SUPPLIED RECORDS -
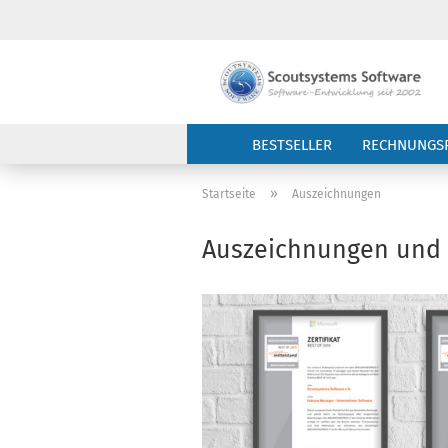
BESTSELLER
RECHNUNGS
»
Startseite
Auszeichnungen
Auszeichnungen und P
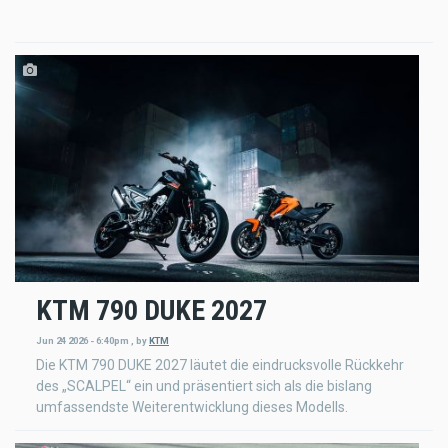
KTM 790 DUKE 2027
Jun 24 2026 - 6:40pm
,
by
KTM
Die KTM 790 DUKE 2027 läutet die eindrucksvolle Rückkehr
des „SCALPEL“ ein und präsentiert sich als die bislang
umfassendste Weiterentwicklung dieses Modells.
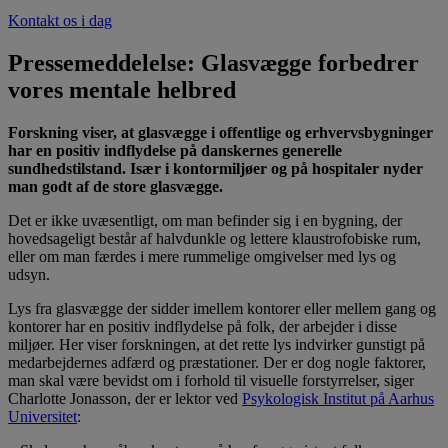
Kontakt os i dag
Pressemeddelelse: Glasvægge forbedrer
vores mentale helbred
Forskning viser, at glasvægge i offentlige og erhvervsbygninger
har en positiv indflydelse på danskernes generelle
sundhedstilstand. Især i kontormiljøer og på hospitaler nyder
man godt af de store glasvægge.
Det er ikke uvæsentligt, om man befinder sig i en bygning, der
hovedsageligt består af halvdunkle og lettere klaustrofobiske rum,
eller om man færdes i mere rummelige omgivelser med lys og
udsyn.
Lys fra glasvægge der sidder imellem kontorer eller mellem gang og
kontorer har en positiv indflydelse på folk, der arbejder i disse
miljøer. Her viser forskningen, at det rette lys indvirker gunstigt på
medarbejdernes adfærd og præstationer. Der er dog nogle faktorer,
man skal være bevidst om i forhold til visuelle forstyrrelser, siger
Charlotte Jonasson, der er lektor ved
Psykologisk Institut på Aarhus
Universitet
:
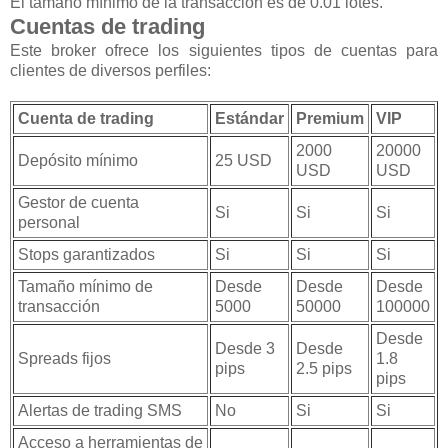
El tamaño mínimo de la transacción es de 0.01 lotes.
Cuentas de trading
Este broker ofrece los siguientes tipos de cuentas para
clientes de diversos perfiles:
Cuenta de trading
Estándar
Premium
VIP
2000
20000
Depósito mínimo
25 USD
USD
USD
Gestor de cuenta
Si
Si
Si
personal
Stops garantizados
Si
Si
Si
Tamaño mínimo de
Desde
Desde
Desde
transacción
5000
50000
100000
Desde
Desde 3
Desde
Spreads fijos
1.8
pips
2.5 pips
pips
Alertas de trading SMS
No
Si
Si
Acceso a herramientas de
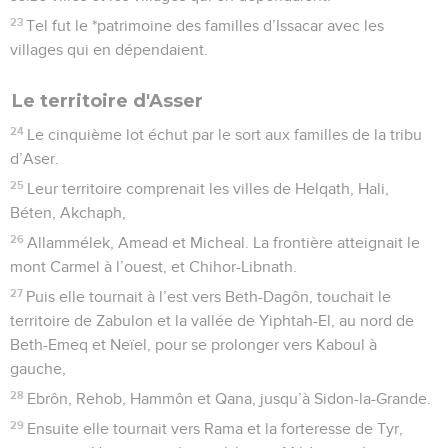
23
Tel fut le *patrimoine des familles d’Issacar avec les
villages qui en dépendaient.
Le territoire d'Asser
24
Le cinquième lot échut par le sort aux familles de la tribu
d’Aser.
25
Leur territoire comprenait les villes de Helqath, Hali,
Béten, Akchaph,
26
Allammélek, Amead et Micheal. La frontière atteignait le
mont Carmel à l’ouest, et Chihor-Libnath.
27
Puis elle tournait à l’est vers Beth-Dagôn, touchait le
territoire de Zabulon et la vallée de Yiphtah-El, au nord de
Beth-Emeq et Neïel, pour se prolonger vers Kaboul à
gauche,
28
Ebrôn, Rehob, Hammôn et Qana, jusqu’à Sidon-la-Grande.
29
Ensuite elle tournait vers Rama et la forteresse de Tyr,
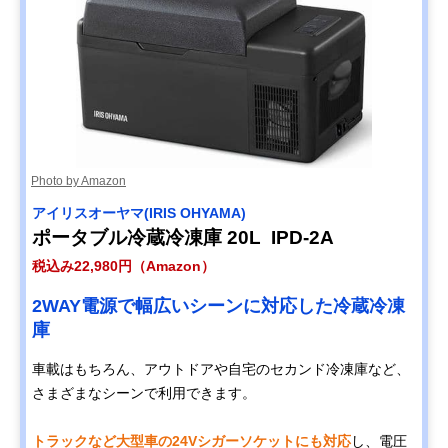
Photo by Amazon
アイリスオーヤマ(IRIS OHYAMA)
ポータブル冷蔵冷凍庫 20L IPD-2A
税込み22,980円（Amazon）
2WAY電源で幅広いシーンに対応した冷蔵冷凍
庫
車載はもちろん、アウトドアや自宅のセカンド冷凍庫など、
さまざまなシーンで利用できます。
トラックなど大型車の24Vシガーソケットにも対応
し、電圧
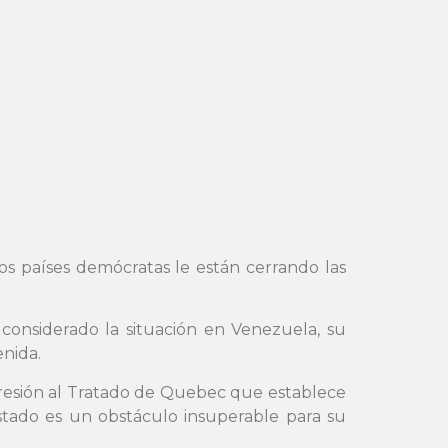
los países demócratas le están cerrando las
considerado la situación en Venezuela, su
enida.
gresión al Tratado de Quebec que establece
stado es un obstáculo insuperable para su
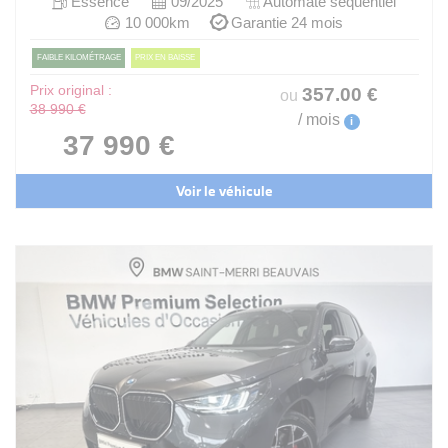
Essence
09/2025
Automate sequentiel
10 000km
Garantie 24 mois
FAIBLE KILOMÉTRAGE
PRIX EN BAISSE
Prix original :
357
.00
€
ou
38 990 €
/ mois
i
37 990 €
Voir le véhicule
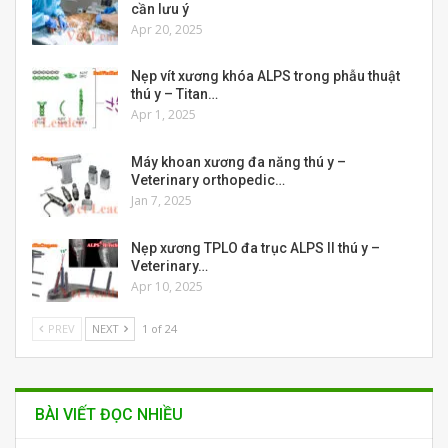
cần lưu ý
Apr 20, 2025
Nẹp vít xương khóa ALPS trong phẫu thuật
thú y – Titan…
Apr 1, 2025
Máy khoan xương đa năng thú y –
Veterinary orthopedic…
Jan 7, 2025
Nẹp xương TPLO đa trục ALPS II thú y –
Veterinary…
Apr 10, 2025
PREV
NEXT
1 of 24
BÀI VIẾT ĐỌC NHIỀU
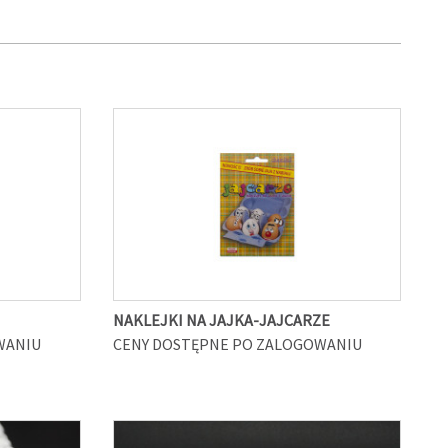
NAKLEJKI NA JAJKA-JAJCARZE
WANIU
CENY DOSTĘPNE PO ZALOGOWANIU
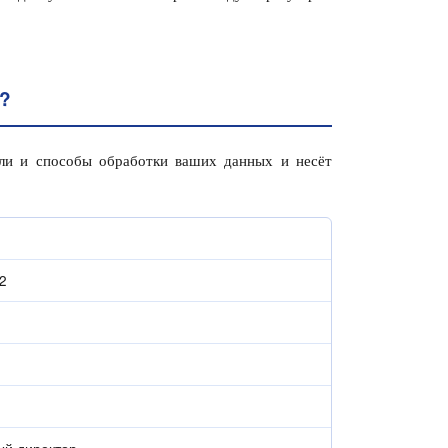
?
ли и способы обработки ваших данных и несёт
 2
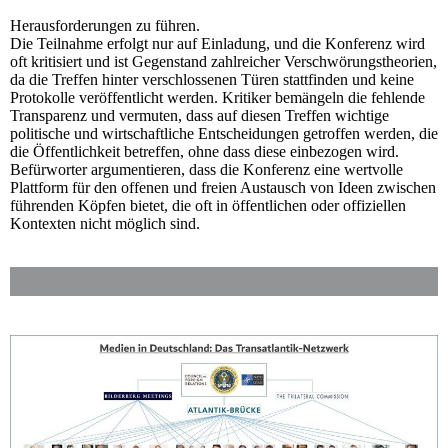
Herausforderungen zu führen.
Die Teilnahme erfolgt nur auf Einladung, und die Konferenz wird
oft kritisiert und ist Gegenstand zahlreicher Verschwörungstheorien,
da die Treffen hinter verschlossenen Türen stattfinden und keine
Protokolle veröffentlicht werden. Kritiker bemängeln die fehlende
Transparenz und vermuten, dass auf diesen Treffen wichtige
politische und wirtschaftliche Entscheidungen getroffen werden, die
die Öffentlichkeit betreffen, ohne dass diese einbezogen wird.
Befürworter argumentieren, dass die Konferenz eine wertvolle
Plattform für den offenen und freien Austausch von Ideen zwischen
führenden Köpfen bietet, die oft in öffentlichen oder offiziellen
Kontexten nicht möglich sind.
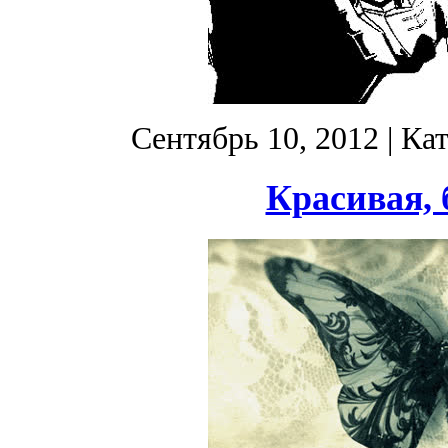
Сентябрь 10, 2012
| Ка
Красивая, 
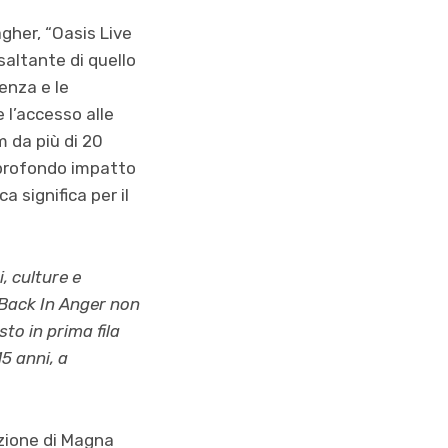
agher, “Oasis Live
esaltante di quello
enza e le
 l’accesso alle
m da più di 20
l profondo impatto
 significa per il
, culture e
 Back In Anger non
to in prima fila
5 anni, a
uzione di Magna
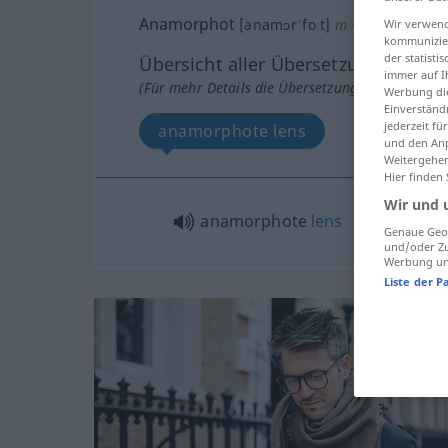
Anamorphot
[anamɔrˈfoːt]
m
<
Anamorphot
Wir verwend
kommunizier
der statist
Übersicht aller Übersetzungen
immer auf I
(Für mehr Details die Übersetzung anklicken/an
Werbung die
Einverständ
jederzeit f
anamorphote lens
und den Anp
Weitergehen
Hier finden
Wir und 
anamorphote
lens
Genaue Geol
und/oder Zu
Werbung und
Liste der P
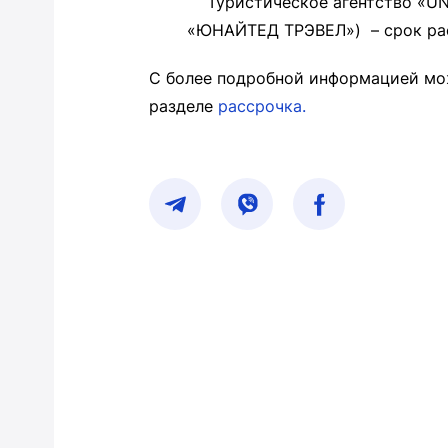
Туристическое агентство «UNIT
«ЮНАЙТЕД ТРЭВЕЛ») – срок рас
С более подробной информацией мо
разделе
рассрочка.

EXERCISE GOAL -
Find the line with "車載はもちろん、アウトドアや自宅のセカンド冷凍庫など、" in the data above, and from there retype each line exactly through the line with "PRIX EN BAISSE", skipping the pictures along the way.

RESULT BELOW -
車載はもちろん、アウトドアや自宅のセカンド冷凍庫など、
さまざまなシーンで利用できます。
トラックなど大型車の24Vシガーソケットにも対応
し、電圧
los países demócratas le están cerrando las
considerado la situación en Venezuela, su
enida.
gresión al Tratado de Quebec que establece
stado es un obstáculo insuperable para su
Essence
09/2025
Automate sequentiel
10 000km
Garantie 24 mois
FAIBLE KILOMÉTRAGE
PRIX EN BAISSE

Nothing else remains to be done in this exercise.